Wednesday, October 23, 2024

Unidentified debts increase public debts higher than projected

According to Fiscal Monitor October 2024, global public debt is expected to exceed $100 trillion, which is about 93% of global GDP, and could reach 100% of GDP by 2030. It translates into an additional 10 percentage points of since 2019. Under the “debt-at-risk” framework (the level of future debt in an extreme adverse scenario) is estimated to be nearly 20 percentage points of GDP higher three years ahead in the baseline projections. The framework shows how changes in economic, financial, and political conditions can shift the distribution of future debt-to-GDP ratios

The fiscal outlook of many countries might be worse than expected for three reasons: large spending pressures, optimism bias of debt projections, and sizable unidentified debt. Countries will need to increasingly spend more to cope with aging and healthcare; with the green transition and climate adaptation; and with defense and energy security, due to growing geopolitical tensions.

Debt will increase because of weaker growth, tighter financing conditions, fiscal slippages, and greater economic and policy uncertainty. The spillovers due to policy uncertainty in systematically important countries (such as the US) further complicate the situation. Unidentified debt when realized tends to increase public debt. Based on analysis of over 30 countries, the report states 40 percent of unidentified debt stems from contingent liabilities and fiscal risks governments face, of which most are related to losses in state-owned enterprises. 

Unidentified debts build up emerge from extra-budgetary spending, institutional changes, arrears, and materialization of contingent liabilities and fiscal risks. Unidentified debt is the change in debt not explained by interest-growth differentials, budgetary deficits, or exchange rate movements.  Historically, these tend to 1 to 1.5% of GDP on average but increase sharply during periods of financial stress.
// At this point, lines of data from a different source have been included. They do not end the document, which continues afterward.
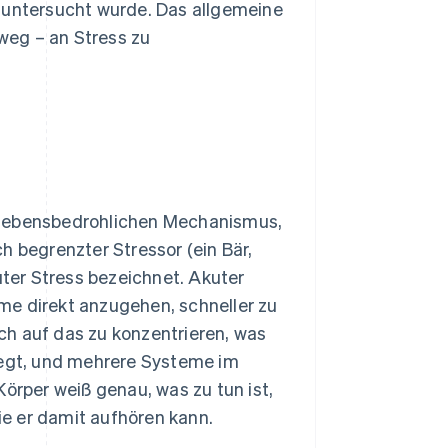
untersucht wurde. Das allgemeine
lweg – an Stress zu
 lebensbedrohlichen Mechanismus,
ich begrenzter Stressor (ein Bär,
uter Stress bezeichnet. Akuter
leme direkt anzugehen, schneller zu
ich auf das zu konzentrieren, was
legt, und mehrere Systeme im
rper weiß genau, was zu tun ist,
wie er damit aufhören kann.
The report recommends fiscal adjustments to contain debt risks, warning that current fiscal adjustments—on average, of 1 percent of GDP over six years by 2029—even if implemented in full, are not enough to significantly reduce or stabilize debt with a high probability. Tightening to the tune to 3.8% of GDP may be required to ensure debt stabilization. 

It recommends countries to tackle debt risks with carefully designed fiscal policies that protect growth and vulnerable households. For advanced economies, advance entitlement reforms, reprioritize expenditures, and increase revenues where taxation is low is recommended. Emerging market and developing economies have greater potential to mobilize tax revenues—by broadening tax bases and enhancing revenue administration capacity—while strengthening social safety nets and safeguarding public investment to support long-term growth.  Some countries with high risk of debt distress will need front-loaded adjustments.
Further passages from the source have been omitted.